The Michigan State University (MSU) has been granted $1.2 million to develop new less commonly taught language courses, included one for Armenian, The State News, published by MSU students, reports.
Center for Language Teaching Advancement, or CeLTA, faculty have been awarded funding by the Mellon Foundation for 38 months to create new language programs through a partnership with the Big Ten Academic Alliance.
Though MSU already offers 29 less-commonly taught languages, or LCTLs, and CeLTA faculty hope to add many more, including Armenian, Burmese, Gaelic, Hmong, Serbo-Croatian and Sinhala, according to the Department of Linguistics and Germanic, Slavic, Asian and African Languages’ website.

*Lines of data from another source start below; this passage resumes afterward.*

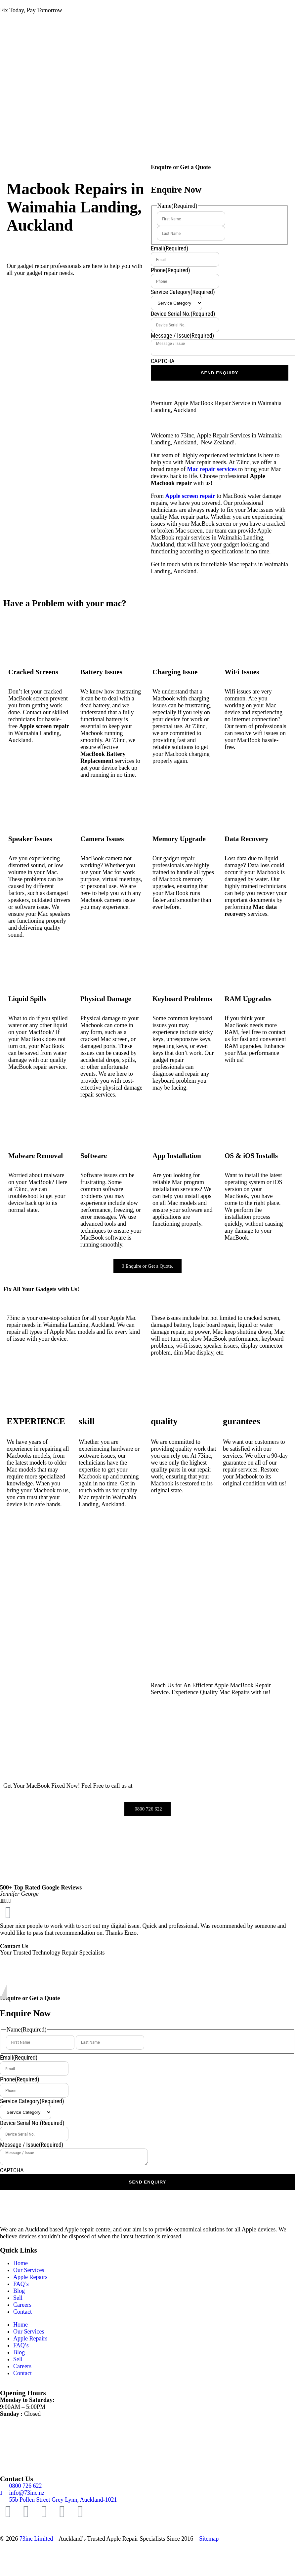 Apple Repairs (30, 2277)
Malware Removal (35, 1156)
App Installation (176, 1156)
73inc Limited (36, 2538)
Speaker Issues (30, 839)
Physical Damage (105, 999)
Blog (19, 2291)
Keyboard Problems (182, 999)
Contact (22, 2311)
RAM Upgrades (248, 999)
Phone (170, 270)
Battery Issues (101, 672)
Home (20, 2263)
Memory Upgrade (179, 839)
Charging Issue (174, 672)
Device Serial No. (183, 313)
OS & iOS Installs (251, 1156)
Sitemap (209, 2538)
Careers (22, 2304)
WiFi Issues (242, 672)
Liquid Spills (27, 999)
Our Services (28, 2270)
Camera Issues (102, 839)
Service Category (183, 291)
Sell (17, 2298)
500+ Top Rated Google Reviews (41, 1887)
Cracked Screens (33, 672)
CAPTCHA (163, 360)
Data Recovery (247, 839)
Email (169, 248)
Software (93, 1156)
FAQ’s (21, 2284)
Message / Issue (182, 335) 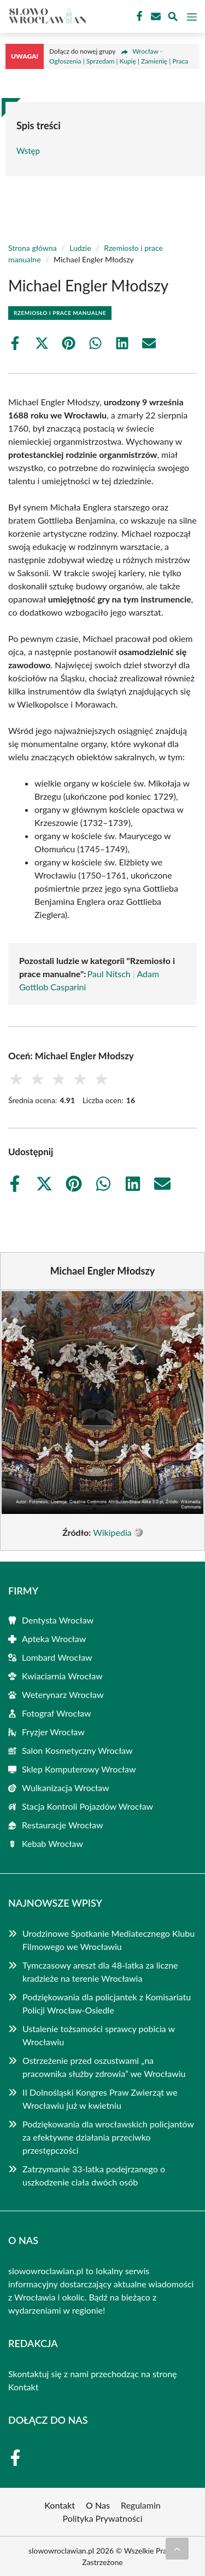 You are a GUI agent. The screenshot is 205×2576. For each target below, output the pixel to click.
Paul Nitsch (108, 973)
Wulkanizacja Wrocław (65, 1787)
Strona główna (32, 248)
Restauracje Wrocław (62, 1825)
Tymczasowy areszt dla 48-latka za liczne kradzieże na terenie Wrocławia (100, 1971)
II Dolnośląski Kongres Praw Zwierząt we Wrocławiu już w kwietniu (100, 2098)
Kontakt (23, 2387)
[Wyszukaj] (173, 18)
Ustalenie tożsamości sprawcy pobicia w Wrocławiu (98, 2035)
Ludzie (80, 248)
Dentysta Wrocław (57, 1620)
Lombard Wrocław (57, 1657)
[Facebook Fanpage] (138, 16)
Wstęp (28, 151)
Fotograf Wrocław (56, 1713)
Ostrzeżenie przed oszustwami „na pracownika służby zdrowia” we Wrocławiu (103, 2067)
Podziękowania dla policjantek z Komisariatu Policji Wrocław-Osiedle (106, 2003)
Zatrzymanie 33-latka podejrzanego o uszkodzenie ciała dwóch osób (93, 2175)
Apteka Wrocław (54, 1638)
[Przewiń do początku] (177, 2549)
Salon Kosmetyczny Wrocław (77, 1750)
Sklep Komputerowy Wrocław (79, 1769)
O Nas (98, 2505)
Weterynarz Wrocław (63, 1694)
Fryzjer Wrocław (53, 1731)
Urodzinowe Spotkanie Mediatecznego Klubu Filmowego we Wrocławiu (108, 1940)
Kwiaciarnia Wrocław (62, 1676)
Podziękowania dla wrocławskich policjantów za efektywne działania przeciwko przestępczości (108, 2137)
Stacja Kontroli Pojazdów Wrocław (87, 1806)
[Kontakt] (155, 16)
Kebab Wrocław (52, 1843)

The new LCTL courses will be taught via CourseShare, an online distance-learning program used throughout Big Ten Academic Alliance schools.
Although LCTL learners agree that access to these languages is important, some students think the university could be doing more.
Less-commonly taught languages are often tied to groups of people who have experienced oppression, and making them more accessible can help begin to change that legacy.
Students without ancestral ties to a less-commonly taught language stand to gain a lot from these programs too, Koen Van Gorp, who will help develop the new courses, said.
“I think it’s kind of getting an alternative view of the world,” Van Gorp said. “It opens up new windows, new avenues, new horizons.”
If the new LCTL courses prove successful, the Big Ten Academic Alliance would hope to continue to expand to more languages, executive director Barbara McFadden Allen said.